Directions :: Scan the entries for the word "остается", and copy every line where it appears.

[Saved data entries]
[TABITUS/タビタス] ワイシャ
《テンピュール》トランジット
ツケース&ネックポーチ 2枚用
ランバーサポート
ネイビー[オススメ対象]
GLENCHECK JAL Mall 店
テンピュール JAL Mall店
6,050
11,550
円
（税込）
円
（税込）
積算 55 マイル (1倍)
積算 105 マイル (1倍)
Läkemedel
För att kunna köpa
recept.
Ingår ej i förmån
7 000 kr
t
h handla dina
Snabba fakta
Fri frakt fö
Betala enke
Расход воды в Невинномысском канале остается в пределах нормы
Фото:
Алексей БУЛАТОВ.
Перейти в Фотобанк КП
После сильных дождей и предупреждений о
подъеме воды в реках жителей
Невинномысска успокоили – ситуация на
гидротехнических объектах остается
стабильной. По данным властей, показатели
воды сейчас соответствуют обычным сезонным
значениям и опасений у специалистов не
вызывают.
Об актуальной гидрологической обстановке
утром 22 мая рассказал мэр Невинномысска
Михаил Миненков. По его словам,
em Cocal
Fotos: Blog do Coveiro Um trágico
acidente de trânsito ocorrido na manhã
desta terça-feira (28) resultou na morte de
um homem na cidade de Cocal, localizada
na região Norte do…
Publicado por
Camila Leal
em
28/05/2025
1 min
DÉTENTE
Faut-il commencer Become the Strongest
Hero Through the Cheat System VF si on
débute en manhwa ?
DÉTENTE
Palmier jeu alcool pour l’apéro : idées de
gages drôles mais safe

Output below ::
Расход воды в Невинномысском канале остается в пределах нормы
гидротехнических объектах остается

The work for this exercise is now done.